# Electronic Circuits and Projects Forum

1. ## Help me understand this - motor/amps

I'm learning electronics and built a simple circuit on a breadboard. I have a few questions that I'd like answered as I know those answers will teach me alot.

Anyway, I wired a 12volt power source thru a resistor, and to a hobby motor. Circuit is controlled by a simple on/off switch. I hit the switch, motor spins like crazy. Good.

I'm aware of OHM's law and such but I'm trying to determine what the important things are with regard to this circuit. First off, would it be correct to use a resistor to limit the current going to the motor? With the resistor in series, the circuit worked and motor spun, but I think the resistor was getting a little hot. Now, if I hook up a multimeter in series with this circuit and measure the amps, that will tell me what the motor is using right?

My main questions are about the powersupply that I have driving this thing. It's rated at 12V DC @ 500mA. What does that mean exactly? If the motor starts drawing more that 500mA, will that fry the powersupply? How do I determine what the motor actually needs and then figure out what wattage the resistor should be rated at? I'm not trying to build anything specific here or long term. I'm trying to learn electronics and have started to construct simple things with mainly resistors, led's, etc. Not caps, or any other components yet until I fully understand the above. Can anyone comment on this setup and tell me the first thing that comes to mind?

2. First of all, the resistor in series with a motor to control the current is not a good idea. At least it should be a very small motor or an effect resistor, but still not preferable. In order to control the current through the motor you should use a transistor/MOSFET. Are you trying to control the speed or the torque?

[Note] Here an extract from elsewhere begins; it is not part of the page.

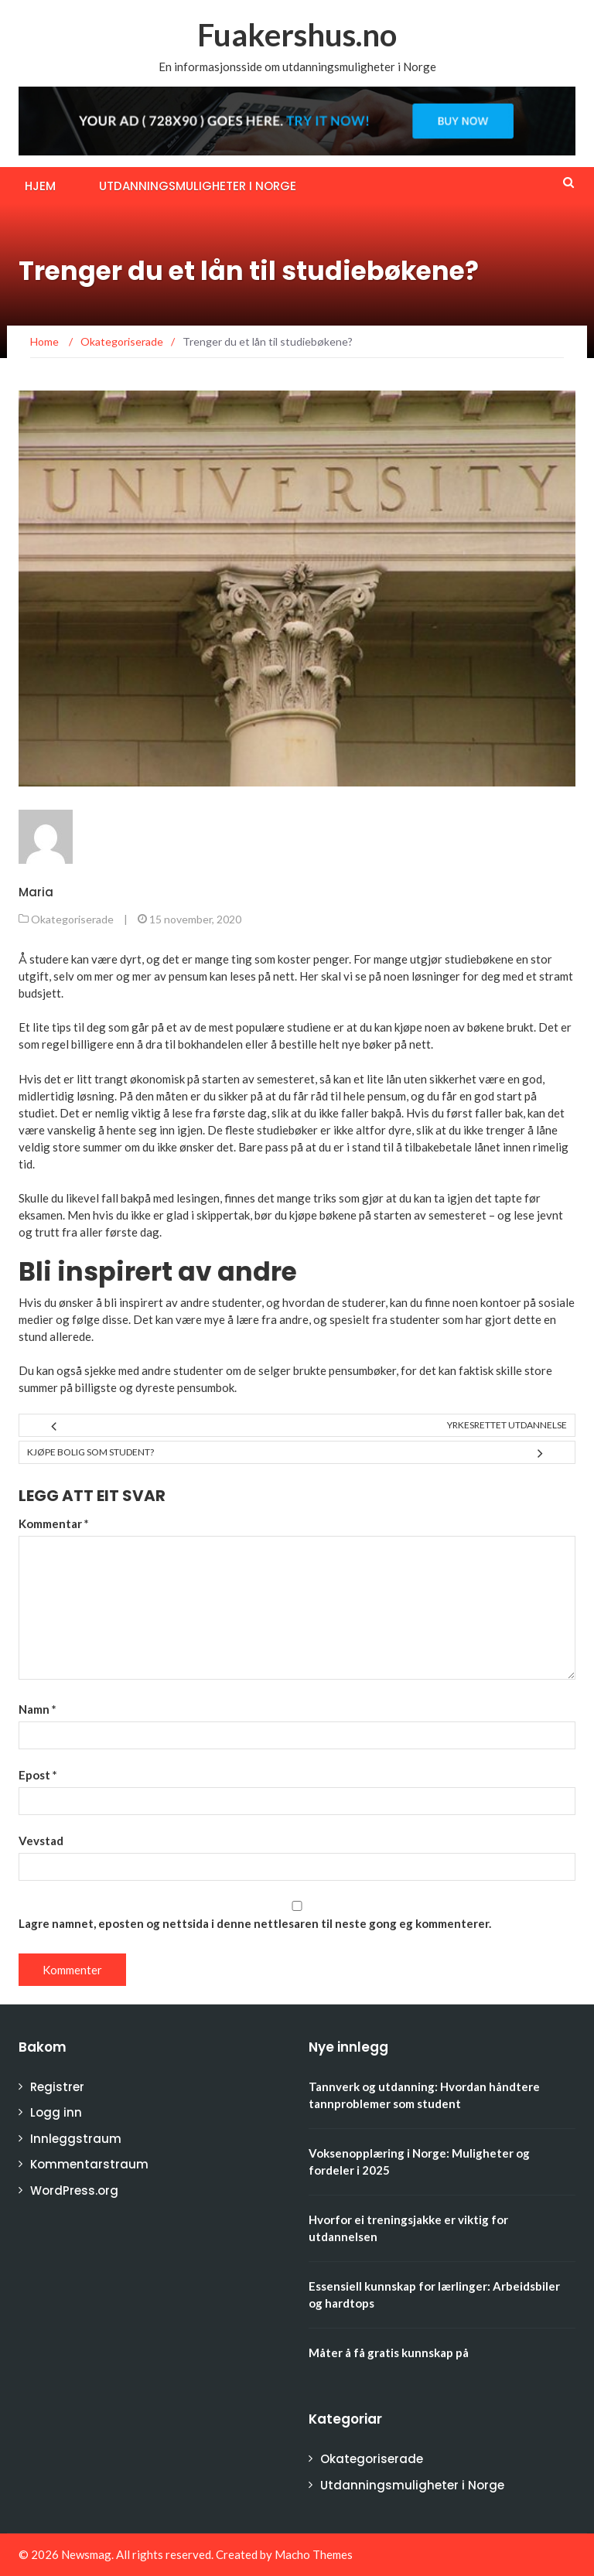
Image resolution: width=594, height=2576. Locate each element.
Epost (38, 1775)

You should measure the motor current by directly supply the motor from the power supply, BUT BE AWARE that the small power supply current rating may be way to small. A motor, depending the size of course, will draw as much as 40 times the nominal current at start-up for a short time. The power supply must therefore be fitted with a slow fuse to match the inrush current.

Your power supply can supply 500 mA up to 12 VDC. If you draw more, the voltage will drop and if you draw a very higher current, the fuse will blow (if it's not just a cheap wall transformer)

3. Thanks for the reply. It is a cheap wall wart that I just cut the ends off of. I'm not trying to control torque nor speed at this point. I'm just learning about electronics. Thats the main goal. Since I haven't quite learned enough about other components other than resistors at this point, that's all I'm playing with.

In terms of the motor, it came out of a radioshack xmod RC car. Nothing too top end. I guess I was trying to understand the relationship between the motor and the wall wart. Motor appears to have a few caps on it already. The powersource says 9VDC output, 300mA but I measure more like 12V coming out of it.

In terms of current, I guess I need to do some more reading on why a motor would draw that much current and explore more of the technical aspects of a motor behaving in this way. Anyone know of a quick write-up somewhere that describes what happens when you hook up a motor like I'm doing? Why is a resistor not a good idea? I guess I should read up mosfets and transistors as I dont yet know what they do. I'm reading everything I can and started with the very basics. I wanted to understand the flow of electrons.This circuit was something I decided to put together real quick to note the effects but I'm not planning on taking it any furthur wihout understanding things a bit more.

4. The amount of current a motor uses varies greatly with load. You can indeed measure that with an ammeter in series with the motor. If you apply a load to the motor the current will increase. If you stall the motor you will see the startup current, which as noted, will be much higher than the running current.

5. You need to match the voltage of the supply with the voltage of the motor. For current, you need to make sure you can supply at least as much as the stall current of the motor, which is much higher than the running current of the motor. If you can supply more current than the stall rating, that's fine, the motor will just use what it needs.

To determine the stall current, hold the rotor so it does not turn, then supply power to it and measure the current. Do not keep it this way for long, as it very likely will burn out the motor eventually.

It's all Ohms law in the end.

6. The 9V/300mA wall-wart does not have voltage regulation. Its voltage is 12V or more without a load or with a small current, its voltage is 9V when the load current is 300ma and the voltage is 6V when the load current is 600mA.
The voltage from the cheap power supply will change a lot when the motor's work is changed.